In part, The Guard is a brilliant study of the effects of boredom and paranoia. The first half, I loved. There’s the mysterious organisation that put them there and Harry has all these theories of the elite; the role he is destine for. He seems to have developed a whole fantasy to keep him going and it slowly takes over, this desire to be chosen, the escape their life in the basement through promotion and recognition. There’s a sense that it is set in the not too distant future and that something bad has happened outside. What, we don’t really know, but Michel’s speculations add to the atmosphere and suspense.

Michel starts to come across as incredibly dependent on Harry, as if brainwashed. Perhaps as Harry was the first guard he sees him as an authority figure but I was disappointed that Michel didn’t stand up to him or question his actions. The thought may cross his mind but it never seems to be spoken. I started to have a real problem with Harry as a character, which would be fine if he was an obvious villain but I don’t know what I was meant to think. He does some pretty horrible things in that basement but Michel doesn’t respond in any way.

My main problem is that I have no idea what happened at the end.
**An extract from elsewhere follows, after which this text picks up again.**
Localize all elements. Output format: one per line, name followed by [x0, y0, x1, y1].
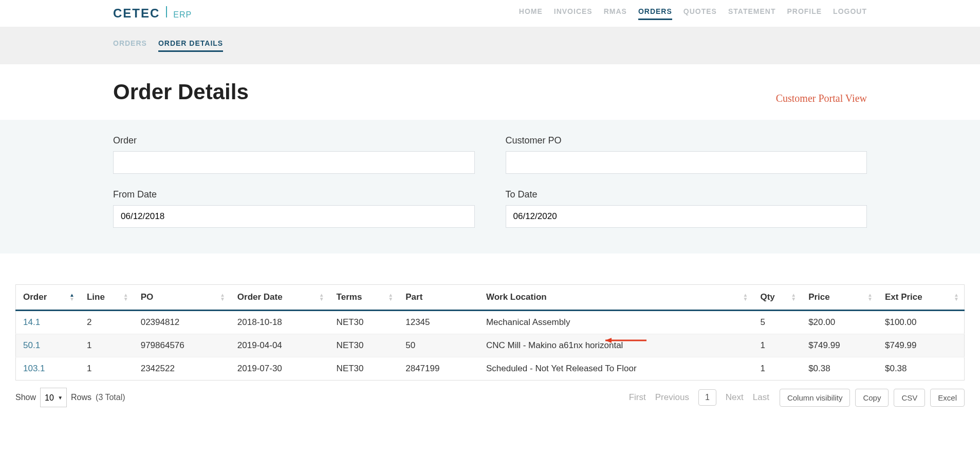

Maybe it’s supposed to replicate disorientation but I couldn’t separate what was real and what was in Michel’s mind. Maybe he was just crazy for the whole book, I don’t know and I so wanted answers about the organisation, what they were doing in the basement and what had happened outside. I wonder if it’s the sort of book you really need to sit down and concentrate on rather than reading on the go as I did. It had a lot of potential but I felt like I had missed something important by the end.

Translated from the original Dutch by David Colmer, The Guard is published by MacLehose Press and is currently available in hardback and ebook formats. Thanks go to the publisher for providing a copy for review.